You could recharge your batteries in Sapa, although that would mean contending with construction traffic and gap year students fighting for selfies with someone looking a bit “tribal”. You could unwind in Hạlong Bay, if you can overlook the skyrocketing levels of pollution and congestion.
Or you could take a trip up Vietnam’s answer to the allegorical Stairway to Heaven…
Located in Vinh Phuc Province around 70km northwest of Hanoi, Tam Dao Town is a quaint mountain gem. Only accessible by a single road, the town sits at the end of a ribbon of automotive perfection which snakes and climbs around acres of lush green valleys.
The journey is half the reason to make the trip, so expect the 90-minute travel time by motorbike to be increased by frequent stops to take clichéd photos of your vehicle with a dramatic background.
The initial section of the journey just outside Hanoi features a series of small villages, where the children riding their bicycles to school, point and shout greetings at the rare sight of a two-wheeled Tay.
Linking these villages together are vast stretches of almost unused highway, where it’s not uncommon to be the only person around. Depending on when you go, you may not see another vehicle for 10 minutes or more.
The second part of the journey is the reason you need to bring a good camera. Once you clear Tam Dao Golf Course, the road leading towards the town starts to climb. As you edge around each new corner of that delicious mountain road, a whole new view unpacks itself, with Mother Nature adamant on filling up your Instagram account.
Eventually, the forest begins to swallow up the road, and rows of tall trees create a canopy, which covers large swathes of the tarmac. The effect is both dramatic and serene.
Tam Dao Town was established in 1907, and contains various relics and buildings left behind by French colonialists.
One of the most beautiful is the old church, built by the French in 1937. Most of the surrounding buildings have long succumbed to their war wounds, but the surviving church, with its impressive stone tower, is worth a visit and provides a clear view of the town below.
Dotted around the town are various villas, some painted in bizarre colours, which helps to enhance the unique character of this peaceful mountainous retreat. Many of the houses are adjacent to small plots of land, where local people grow their own food in those pristine mountain conditions.
Aside from visiting the cultural sites, Tam Dao is also home to a number of regional specialities.
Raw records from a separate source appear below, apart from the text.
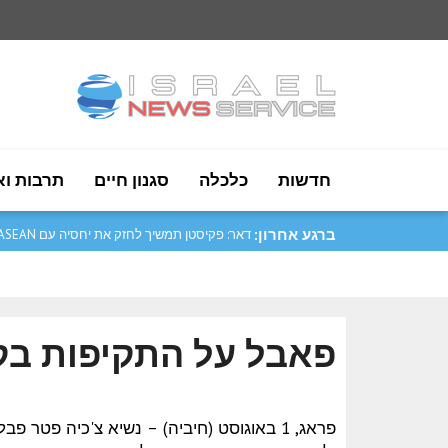
חדשות
כלכלה
סגנון חיים
תרבות וא
ברגע אחרון:
דאר: פקיסטן תמשיך לחזק את יחסיה עם ASEAN..
פאבל על התקיפות בק
פראג, 1 באוגוסט (חיביה) – נשיא צ'כיה פטר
The freshness of the chayote here, or su su, is unlike anything served in Hanoi. Usually stir-fried with garlic, it’s perfect on the side of some plump mountain chicken.
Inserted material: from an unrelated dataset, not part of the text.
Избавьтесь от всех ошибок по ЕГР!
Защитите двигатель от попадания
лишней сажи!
Most of the meat in Tam Dao is free-range and organic; if boiled chicken isn’t your cup of tea, you can find restaurants serving a whole lon man (wild pig), with an 8kg pig setting you back around VND2.5 million.
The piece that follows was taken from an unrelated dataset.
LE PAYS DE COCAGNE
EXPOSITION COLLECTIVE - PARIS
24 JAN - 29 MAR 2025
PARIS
Located close to the centre of the town is Thac Bac (Silver Waterfall). Found at the bottom of a steep stone stairway, the waterfall emerges from the thick vegetation and resembles a shard of glistening silver, thrust into the rocky pool below.
Tam Dao is more popular with domestic tourists, who are inclined to visit on weekends or during spring and summer. Visiting outside of these times almost guarantees you will have the waterfall to yourself, allowing for a peaceful moment in which you can sit and zone out for a while, taking in the crisp fresh air.
Into the Mist
With an elevation of around 1,000m above sea level, it’s fairly common for a dense mist to descend over the town and surrounding area.
This Stephen King-like filter may inhibit your ability to enjoy the distant views, but it also lends the area a mysterious atmosphere. Some of the crumbling buildings become even more beguiling when set against a backdrop of the unknown.
If a single day trip is insufficient to bring your blood pressure down to safe levels, there are a few decent hotels throughout the town for overnight trips. However, there is only one pharmacy and no real petrol station, so plan accordingly.
The town also serves as a great base from which to enjoy some hiking or camping. The Tam Dao National Park covers an area of nearly 370sqkm and includes more than 20 peaks boasting altitudes of over 1,000m.
Large expanses of tropical evergreen along with many other types of forest fill more than 70% of the region, which is home to more than 800 species of animal.
If there’s time, the return journey to Hanoi is best enjoyed by visiting the Vietnam Bear Sanctuary at the foot of the mountain. Run by Animals Asia, the rescue centre houses moon bears and sun bears saved from captivity. Prior to their rescue, many of the animals are farmed for their bile and are housed in tiny cages that prevent them being able to move.
With a small diversion you can also head to Tay Thien, a nearby Buddhist site, which includes the Quoc Mau Tay Thien Temple. After a day or two of crisp mountain air, picturesque roads and fresh food, an hour of reflection in a beautiful mountain temple will be the perfect end to the trip.
Head north out of Hanoi on the AH14 towards Noi Bai International Airport. Turn off and head west along the CT05 in the direction of Vinh Yen City.
Just past Vinh Yen City, turn off north once again and follow the QL2B all the way to Tam Dao.